▶ Your instructions
When you reach the line with "Autostole og -tilbehør" in the data below, begin printing lines exactly, and stop once the line with "es Gratuitos a partir de 45€*" has been printed.

▶ Records supplied
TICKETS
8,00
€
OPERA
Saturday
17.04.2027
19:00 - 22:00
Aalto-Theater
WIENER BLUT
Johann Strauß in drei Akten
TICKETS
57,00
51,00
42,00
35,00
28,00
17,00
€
...
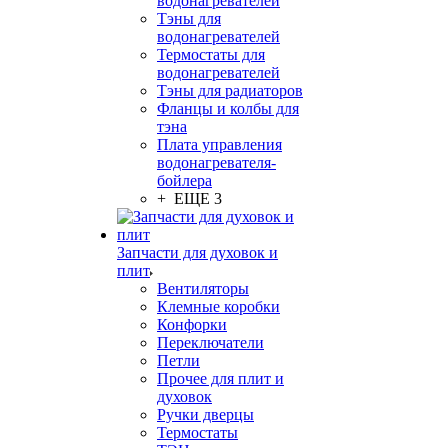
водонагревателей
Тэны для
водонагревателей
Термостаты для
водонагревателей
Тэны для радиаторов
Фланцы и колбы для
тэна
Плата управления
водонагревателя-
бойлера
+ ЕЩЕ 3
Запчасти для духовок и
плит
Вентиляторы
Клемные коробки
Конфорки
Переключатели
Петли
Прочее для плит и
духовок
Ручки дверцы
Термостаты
* * *
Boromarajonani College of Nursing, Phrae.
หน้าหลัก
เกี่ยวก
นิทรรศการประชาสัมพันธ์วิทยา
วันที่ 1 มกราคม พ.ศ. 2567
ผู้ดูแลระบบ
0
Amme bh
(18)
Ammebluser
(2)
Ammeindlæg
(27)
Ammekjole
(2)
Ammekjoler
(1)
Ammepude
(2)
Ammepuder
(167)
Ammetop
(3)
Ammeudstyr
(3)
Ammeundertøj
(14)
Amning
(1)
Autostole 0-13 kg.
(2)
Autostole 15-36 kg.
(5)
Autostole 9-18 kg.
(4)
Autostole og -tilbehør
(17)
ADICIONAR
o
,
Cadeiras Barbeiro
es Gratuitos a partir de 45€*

▶ Reply
Autostole og -tilbehør
(17)
ADICIONAR
o
,
Cadeiras Barbeiro
es Gratuitos a partir de 45€*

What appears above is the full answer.